The minister said the Department of Science and Technology (DST) is supporting an open, interoperable India AI Open Stack to ensure that agri-AI solutions developed anywhere in the country can plug into a national framework. The Anusandhan National Research Foundation is funding deep-tech and AI research in collaboration with IITs, IISc and ICAR, including agriculture applications.

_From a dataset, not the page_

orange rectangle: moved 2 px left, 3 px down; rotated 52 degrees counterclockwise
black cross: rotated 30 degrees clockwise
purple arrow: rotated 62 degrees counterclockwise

He pointed to drone and satellite mapping that is already strengthening Soil Health Cards and the Swamitva Mission by providing verified land and soil data, and to investments in climate intelligence where Earth Sciences and AI are being integrated into early warning systems to help farmers “plan, not panic”. The role of biotechnology, he said, would be critical in developing resilient and disease-resistant crops, including early asymptomatic detection of pest and plant diseases, and in advancing a circular crop economy.

Highlighting the scale of opportunity, Jitendra Singh said India’s 140 million farm holdings, most of them small and marginal, could together generate an estimated Rs 70,000 crore in annual value if AI-enabled advisories help each farmer save even Rs 5,000 a year through better input timing, pest prediction and market linkage. He cited Maharashtra’s Rs 500-crore MahaAgri-AI Policy 2025–29 as a model, adding that the Centre would align and amplify such state-level initiatives.